---------- ENTRIES SHOWN ----------
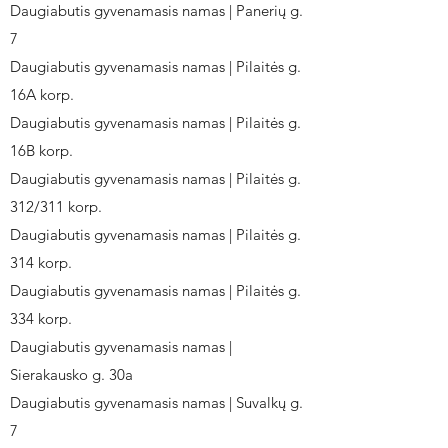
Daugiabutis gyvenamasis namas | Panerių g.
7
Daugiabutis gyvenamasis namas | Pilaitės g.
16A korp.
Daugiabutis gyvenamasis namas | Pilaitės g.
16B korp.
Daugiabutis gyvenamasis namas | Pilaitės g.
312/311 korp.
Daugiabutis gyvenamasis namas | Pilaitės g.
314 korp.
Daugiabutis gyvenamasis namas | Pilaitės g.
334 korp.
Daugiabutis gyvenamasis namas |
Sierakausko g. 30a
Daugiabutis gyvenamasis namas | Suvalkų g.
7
----------
---------- ENTRIES SHOWN ----------
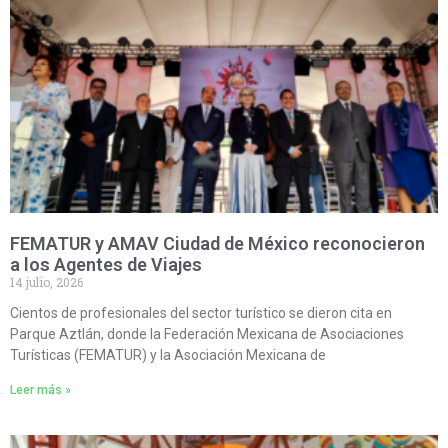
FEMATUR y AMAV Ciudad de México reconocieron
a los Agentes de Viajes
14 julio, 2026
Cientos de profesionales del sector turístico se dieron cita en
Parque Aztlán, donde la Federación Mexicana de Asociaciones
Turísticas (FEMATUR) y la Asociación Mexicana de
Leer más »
----------
---------- ENTRIES SHOWN ----------
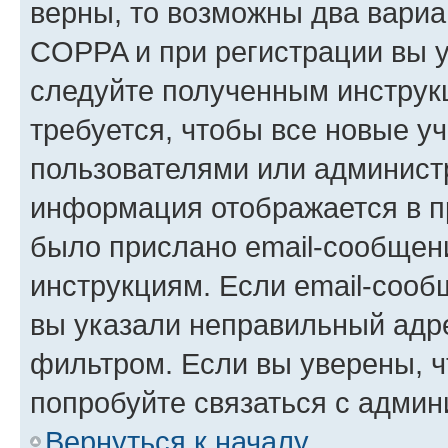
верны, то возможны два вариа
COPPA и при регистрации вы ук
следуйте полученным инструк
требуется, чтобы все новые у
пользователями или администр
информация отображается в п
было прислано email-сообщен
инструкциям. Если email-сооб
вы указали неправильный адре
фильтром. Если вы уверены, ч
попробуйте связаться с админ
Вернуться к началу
----------
__THE PROBLEM__.
Scan the lines above, and whenever one holds the string "Если", copy it.

__RESPONSE TO THIS TASK__.
инструкциям. Если email-сооб
фильтром. Если вы уверены, ч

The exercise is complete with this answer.